Employee Well-Being – Story of Software – S02E09

Hugh O’Brien, CTO at Thrive Global, joins us to share his insights on employee well-being as a competitive advantage for companies.

Hugh O’Brien, CTO at Thrive Global, joins the Story of Software podcast to share his insights on employee well-being as a competitive advantage for companies.

 

 

The Guest – Hugh O’Brien, CTO at Thrive Global

Hugh has held a variety of software engineering positions, including senior leadership roles throughout his career. He is used to managing high-profile, high-value systems and is currently the CTO at Thrive. Thrive helps individuals and companies improve their well-being and performance through sustainable, science-backed solutions. They offer tools for people to live and work with less stress, more productivity, and greater well-being.

 

Employee Well-Being and Productivity

Today, creating a positive work environment for employees is no longer an added benefit, but a much-needed strategy for fostering stable and productive teams. Happy team members not only work well together and are more productive, but they are also less likely to change jobs. So, what can employers offer to improve the well-being of their teams and secure long-term success for the company?

Some of the topics covered include:

  • The changing definition of work and employee preferences.
  • The advantages of focusing on employee well-being.
  • Software tools for ensuring employee happiness.
  • Strategies and resources for ensuring productivity in software teams.

 

 

Highlight:

 

Transcript (abridged version):

 

[…]

Can we talk a little bit about why companies might want to get involved in their employees’ well-being? 

Sure. The number one selling point for Thrive is retention. So, if people are happier they will stay longer. That’s the obvious business angle, but more interesting than retention is the actual well-being of employees. We’ve all worked in places where somebody is obviously unhappy and that can really bring a team down. So, you can end up losing weeks or months of productivity because someone on a team is really not feeling it. I can tell you that there’ve been several cases in my career where someone was like that and when they left, the team was better off as a result. 

If you can help people either detect that or see it within themselves, you can help them correct it either on their side, or more critically, and this is something I’m very serious about, on the company side. The company culture can be more humane. Then you actually reduce the number of people who experience that, and by proxy, increase the general sense of teamwork, happiness, and satisfaction of work, leading to overall more productive outputs from the company. In really well-engaged teams, people look forward to this. They hang out after hours, and they collaborate on the weekends. I’m not saying we should do all that, but the idea of a collaborative, engaged, friendly team producing good work is fairly self-evident.

 

[…]

Speaking about productivity in general. You’ve been leading engineering teams for a while now. What do you do to get the most out of the developers you lead?

There’s so much.

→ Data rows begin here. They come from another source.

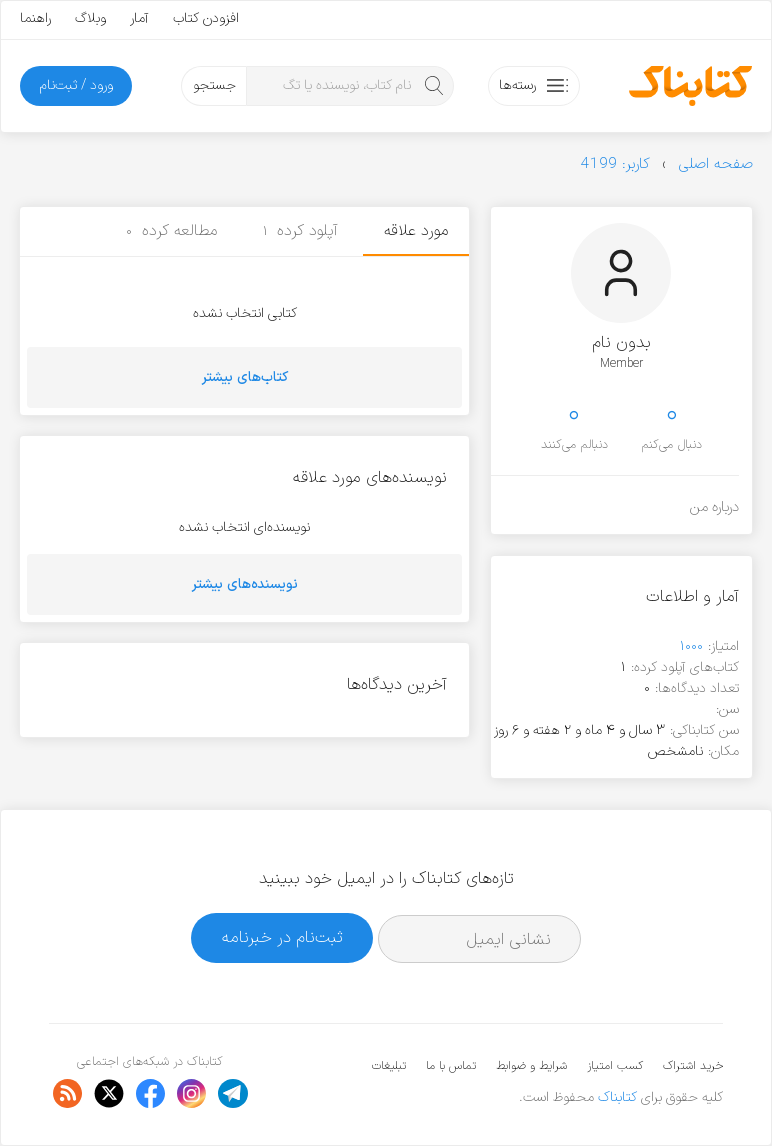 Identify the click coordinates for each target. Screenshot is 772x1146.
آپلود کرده (301, 231)
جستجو (214, 85)
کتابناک (617, 1097)
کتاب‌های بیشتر (245, 377)
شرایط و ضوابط (531, 1066)
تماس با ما (451, 1066)
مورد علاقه (416, 231)
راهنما (35, 18)
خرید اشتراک (693, 1066)
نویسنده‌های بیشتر (245, 584)
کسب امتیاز (615, 1066)
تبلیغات (389, 1066)
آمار (139, 18)
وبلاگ (90, 18)
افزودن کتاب (206, 18)
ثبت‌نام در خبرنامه (282, 937)
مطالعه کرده (171, 231) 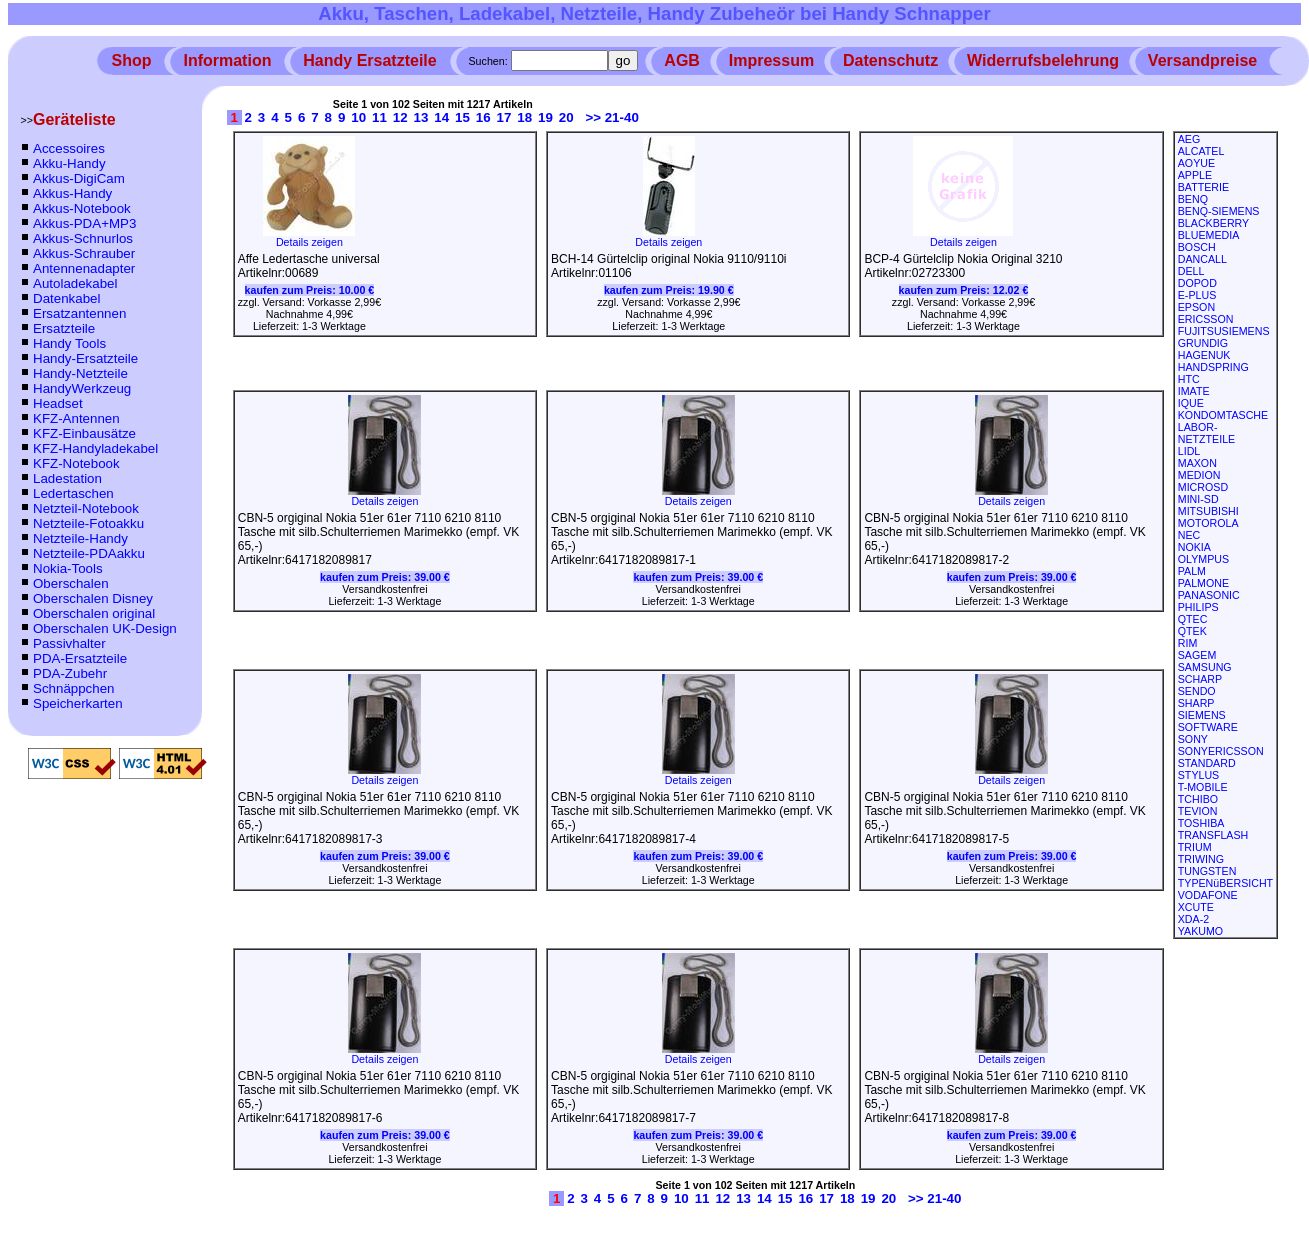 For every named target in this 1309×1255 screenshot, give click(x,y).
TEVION (1198, 811)
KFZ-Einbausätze (84, 433)
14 (441, 117)
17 (504, 117)
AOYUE (1196, 163)
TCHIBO (1198, 799)
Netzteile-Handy (80, 538)
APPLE (1195, 175)
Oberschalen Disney (93, 598)
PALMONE (1203, 583)
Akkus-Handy (72, 193)
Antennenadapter (84, 268)
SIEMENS (1202, 715)
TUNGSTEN (1207, 871)
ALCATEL (1201, 151)
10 (358, 117)
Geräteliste (74, 119)
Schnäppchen (74, 688)
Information (227, 60)
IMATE (1194, 391)
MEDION (1199, 475)
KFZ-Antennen (76, 418)
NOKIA (1194, 547)
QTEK (1192, 631)
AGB (682, 60)
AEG (1189, 139)
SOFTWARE (1208, 727)
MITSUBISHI (1208, 511)
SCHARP (1200, 679)
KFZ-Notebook (76, 463)
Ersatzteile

The easiest thing to start with, by far, is to give them whatever laptop they want. You will be amazed by how many companies get very picky about this. I’ve come from those companies. So, in Thrive’s case, making developers happy is enormously valuable. 

You want the fancy new Macs? You get them. You want to use the fancy JetBrains IDE? We standardized on JetBrains IDEs because we knew they were awesome. 

That’s the easy bit. Telling them what they can’t have is the hard bit. What we’ve gotten great value out of is standardizing on one language for the backend, and another language for the frontend. By having that rigidity, what we’ve allowed is for developers to move in between teams. Because we don’t necessarily care what team they’re on, as long as they are happy and are producing good work. [..]

 

The second thing I will talk about in terms of getting the engineering output up is, essentially, to front-load a lot of the complexity. Everyone tends to want to start quickly and get something going and then address things later on. And that is valuable, but there is a trade-off, and if you trade off well, then you are in a good space. Ultimately, the very, very high organizing principle I take is that there’s so much complexity in our system that, if we’re not encoding that complexity in a way that allows us to work with that and shows us where we made a mistake, then we end up in the mud. So I think for engineering culture, we need to let the tools help us with the complexity. That means checks, types, and schemas. It means standards, standards, standards.